Page-level text extractions:
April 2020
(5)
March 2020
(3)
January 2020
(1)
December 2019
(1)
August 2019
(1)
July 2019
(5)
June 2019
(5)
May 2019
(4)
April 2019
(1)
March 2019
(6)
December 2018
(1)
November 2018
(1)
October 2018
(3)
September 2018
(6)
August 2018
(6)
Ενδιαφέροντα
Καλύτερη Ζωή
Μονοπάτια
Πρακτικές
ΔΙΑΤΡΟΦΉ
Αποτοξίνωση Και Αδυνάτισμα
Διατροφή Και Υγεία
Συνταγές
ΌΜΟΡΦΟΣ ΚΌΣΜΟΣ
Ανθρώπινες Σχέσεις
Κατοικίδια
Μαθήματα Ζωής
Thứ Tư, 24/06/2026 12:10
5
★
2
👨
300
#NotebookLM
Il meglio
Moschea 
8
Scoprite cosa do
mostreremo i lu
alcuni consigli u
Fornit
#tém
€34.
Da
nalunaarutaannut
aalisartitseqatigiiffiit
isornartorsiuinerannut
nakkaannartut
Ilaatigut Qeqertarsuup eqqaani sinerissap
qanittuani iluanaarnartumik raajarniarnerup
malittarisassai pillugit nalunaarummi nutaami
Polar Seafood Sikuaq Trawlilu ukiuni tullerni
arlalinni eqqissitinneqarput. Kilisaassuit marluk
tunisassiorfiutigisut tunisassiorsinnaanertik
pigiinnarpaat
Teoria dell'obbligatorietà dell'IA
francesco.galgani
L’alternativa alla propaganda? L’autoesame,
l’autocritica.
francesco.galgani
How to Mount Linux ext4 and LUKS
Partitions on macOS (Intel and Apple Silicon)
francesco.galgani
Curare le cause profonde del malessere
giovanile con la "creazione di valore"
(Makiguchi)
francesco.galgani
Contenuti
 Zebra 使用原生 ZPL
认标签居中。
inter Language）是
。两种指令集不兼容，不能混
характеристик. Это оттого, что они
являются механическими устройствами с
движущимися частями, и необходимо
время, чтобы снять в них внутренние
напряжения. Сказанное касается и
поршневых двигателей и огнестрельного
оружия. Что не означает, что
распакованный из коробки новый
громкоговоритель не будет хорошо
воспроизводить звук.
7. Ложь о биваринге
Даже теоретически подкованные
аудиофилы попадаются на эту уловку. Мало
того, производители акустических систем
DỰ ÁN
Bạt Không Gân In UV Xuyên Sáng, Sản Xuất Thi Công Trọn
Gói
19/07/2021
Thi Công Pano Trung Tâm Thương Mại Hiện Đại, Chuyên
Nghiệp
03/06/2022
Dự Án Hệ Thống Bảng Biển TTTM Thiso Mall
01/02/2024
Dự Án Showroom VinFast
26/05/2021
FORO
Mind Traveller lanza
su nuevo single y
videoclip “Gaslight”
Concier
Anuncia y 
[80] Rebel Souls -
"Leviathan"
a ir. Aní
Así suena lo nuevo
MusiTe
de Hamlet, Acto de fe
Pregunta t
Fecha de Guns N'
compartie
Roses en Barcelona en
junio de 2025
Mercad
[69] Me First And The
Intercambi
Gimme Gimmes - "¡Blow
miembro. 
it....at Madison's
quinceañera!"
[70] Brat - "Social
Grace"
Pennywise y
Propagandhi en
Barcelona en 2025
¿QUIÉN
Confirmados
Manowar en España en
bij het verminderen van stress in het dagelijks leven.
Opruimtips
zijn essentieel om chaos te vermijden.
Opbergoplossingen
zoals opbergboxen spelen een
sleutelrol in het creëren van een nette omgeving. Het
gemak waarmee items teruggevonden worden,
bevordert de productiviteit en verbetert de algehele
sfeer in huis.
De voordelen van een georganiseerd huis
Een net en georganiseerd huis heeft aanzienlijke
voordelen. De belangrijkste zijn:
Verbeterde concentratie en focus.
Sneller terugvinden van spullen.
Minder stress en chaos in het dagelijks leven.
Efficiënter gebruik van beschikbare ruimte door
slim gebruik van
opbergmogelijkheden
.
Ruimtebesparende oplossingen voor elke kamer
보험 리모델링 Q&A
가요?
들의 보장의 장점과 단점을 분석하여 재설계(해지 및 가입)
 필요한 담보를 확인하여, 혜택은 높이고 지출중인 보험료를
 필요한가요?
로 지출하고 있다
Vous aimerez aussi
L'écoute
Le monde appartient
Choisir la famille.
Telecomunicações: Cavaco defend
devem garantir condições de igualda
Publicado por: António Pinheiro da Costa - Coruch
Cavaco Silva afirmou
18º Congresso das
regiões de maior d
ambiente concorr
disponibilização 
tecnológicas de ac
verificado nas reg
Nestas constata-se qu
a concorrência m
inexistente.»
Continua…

• Exercise description
Please transcribe exactly the lines above from the line that has "Ενδιαφέροντα" up to and including the line that has "Ilaatigut Qeqertarsuup eqqaani sinerissap"; no other line belongs in the answer.

• Your response
Ενδιαφέροντα
Καλύτερη Ζωή
Μονοπάτια
Πρακτικές
ΔΙΑΤΡΟΦΉ
Αποτοξίνωση Και Αδυνάτισμα
Διατροφή Και Υγεία
Συνταγές
ΌΜΟΡΦΟΣ ΚΌΣΜΟΣ
Ανθρώπινες Σχέσεις
Κατοικίδια
Μαθήματα Ζωής
Thứ Tư, 24/06/2026 12:10
5
★
2
👨
300
#NotebookLM
Il meglio
Moschea 
8
Scoprite cosa do
mostreremo i lu
alcuni consigli u
Fornit
#tém
€34.
Da
nalunaarutaannut
aalisartitseqatigiiffiit
isornartorsiuinerannut
nakkaannartut
Ilaatigut Qeqertarsuup eqqaani sinerissap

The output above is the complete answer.